A suspected nation-state adversary has been observed weaponizing three security flaws in Ivanti Cloud Service Appliance (CSA) a zero-day to perform a series of malicious actions.
That’s according to findings from Fortinet FortiGuard Labs, which said the vulnerabilities were abused to gain unauthenticated access to the CSA, enumerate users configured in the appliance, and attempt to access the credentials of those users.
“The advanced adversaries were observed exploiting and chaining zero-day vulnerabilities to establish beachhead access in the victim’s network,” security researchers Faisal Abdul Malik Qureshi, John Simmons, Jared Betts, Luca Pugliese, Trent Healy, Ken Evans, and Robert Reyes said.
The flaws in question are listed below –
- CVE-2024-8190 (CVSS score: 7.2) – A command injection flaw in the resource /gsb/DateTimeTab.php
- CVE-2024-8963 (CVSS score: 9.4) – A path traversal vulnerability on the resource /client/index.php
- CVE-2024-9380 (CVSS score: 7.2) – An authenticated command injection vulnerability affecting the resource reports.php
In the next stage, the stolen credentials associated with gsbadmin and admin were used to perform authenticated exploitation of the command injection vulnerability affecting the resource /gsb/reports.php in order to drop a web shell (“help.php”).

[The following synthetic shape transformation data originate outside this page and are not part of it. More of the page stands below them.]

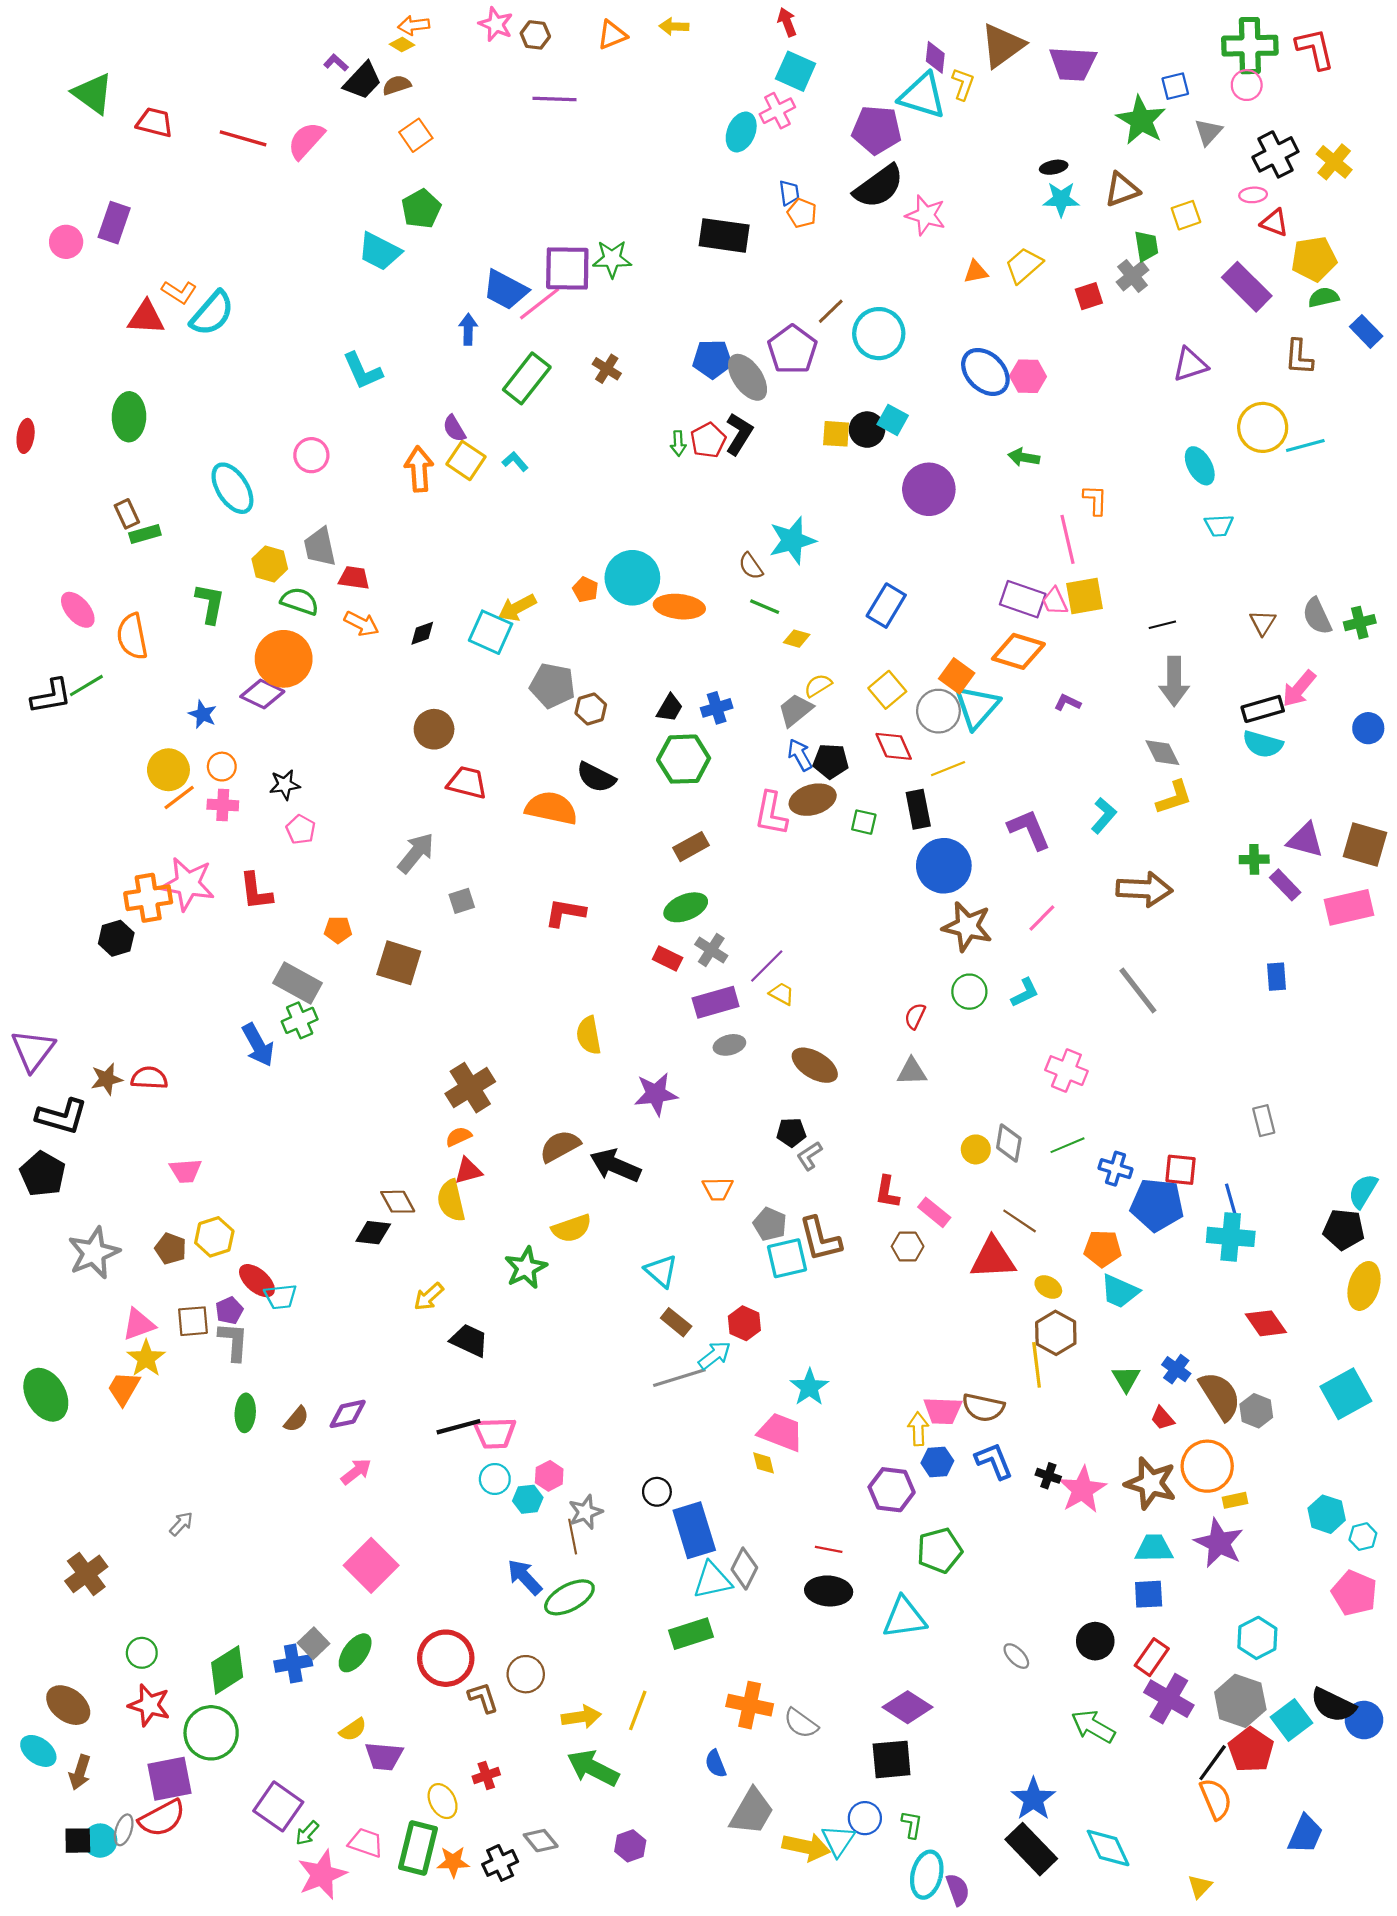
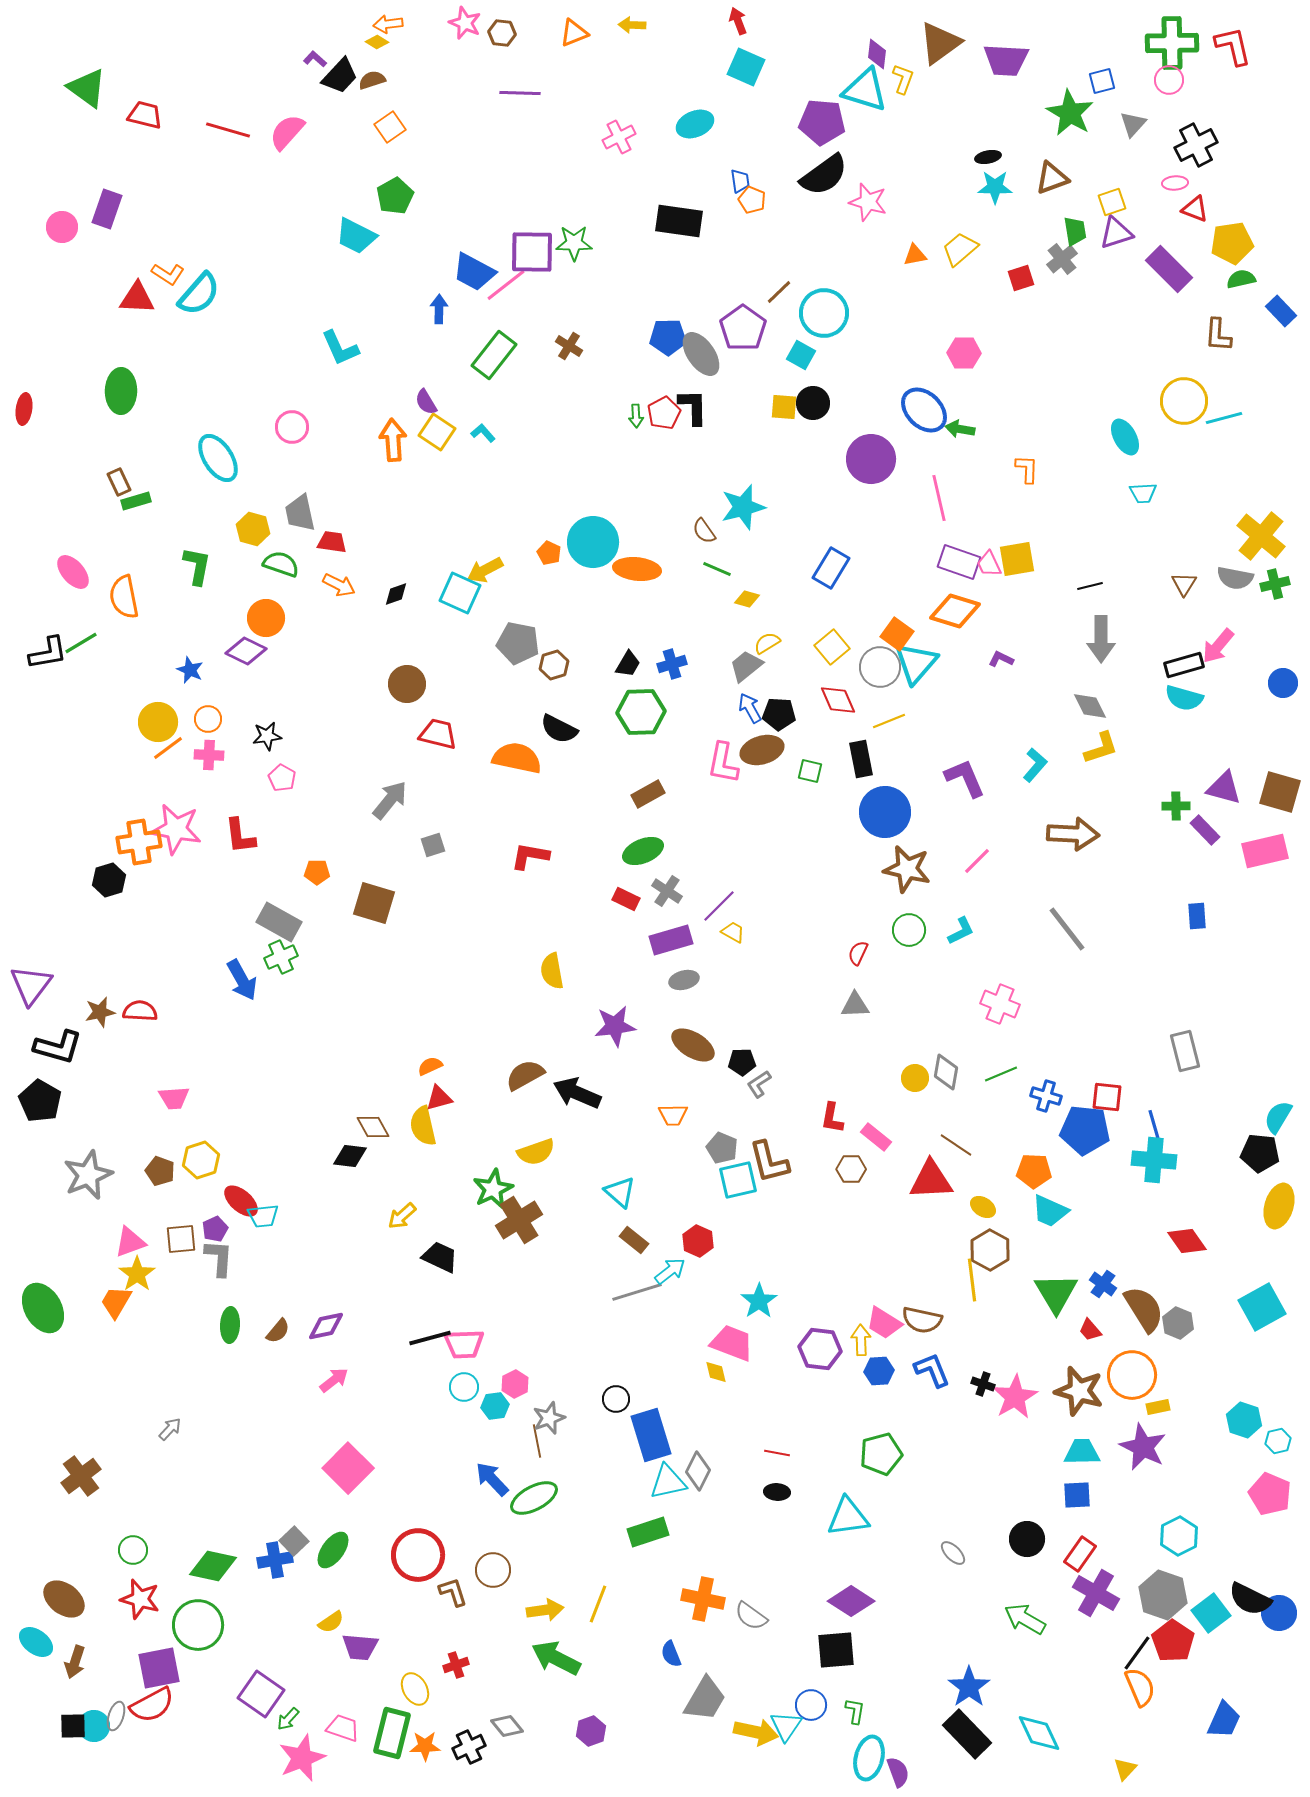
pink cross: (777, 111) -> (619, 137), moved
cyan ellipse: (741, 132) -> (695, 124), turned 45
yellow cross: (1334, 162) -> (1261, 536), moved, size x1.4
purple triangle: (1190, 364) -> (1116, 233), moved
blue ellipse: (985, 372) -> (924, 410), moved
cyan square: (893, 420) -> (801, 355), moved
black L-shape: (739, 434) -> (693, 407), turned -33
pink line: (1068, 539) -> (939, 498), moved
gray semicircle: (1317, 616) -> (1235, 578), turned -54
orange circle: (284, 659) -> (266, 618), size x0.7
brown ellipse: (815, 1065) -> (693, 1045), moved
brown cross: (470, 1088) -> (519, 1220), moved
gray rectangle: (1264, 1121) -> (1185, 1051), size x1.4
green triangle: (1126, 1379) -> (1056, 1293), size x1.6
pink trapezoid: (943, 1411) -> (884, 1323), turned 30
purple hexagon: (892, 1490) -> (820, 1349), moved
black ellipse: (829, 1591) -> (777, 1492), size x0.6
green diamond: (227, 1670) -> (213, 1566), turned 45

“On September 10, 2024, when the advisory for CVE-2024-8190 was published by Ivanti, the threat actor, still active in the customer’s network, ‘patched’ the command injection vulnerabilities in the resources /gsb/DateTimeTab.php, and /gsb/reports.php, making them unexploitable.”
“In the past, threat actors have been observed to patch vulnerabilities after having exploited them, and gained foothold into the victim’s network, to stop any other intruder from gaining access to the vulnerable asset(s), and potentially interfering with their attack operations.”
SQLi vulnerability exploitation |
The unknown attackers have also been identified abusing CVE-2024-29824, a critical flaw impacting Ivanti Endpoint Manager (EPM), after compromising the internet-facing CSA appliance. Specifically, this involved enabling the xp_cmdshell stored procedure to achieve remote code execution.
It’s worth noting that the U.S. Cybersecurity and Infrastructure Security Agency (CISA) added the vulnerability to its Known Exploited Vulnerabilities (KEV) catalog in the first week of October 2024.
Some of the other activities included creating a new user called mssqlsvc, running reconnaissance commands, and exfiltrating the results of those commands via a technique known as DNS tunneling using PowerShell code. Also of note is the deployment of a rootkit in the form of a Linux kernel object (sysinitd.ko) on the compromised CSA device.
“The likely motive behind this was for the threat actor to maintain kernel-level persistence on the CSA device, which may survive even a factory reset,” Fortinet researchers said.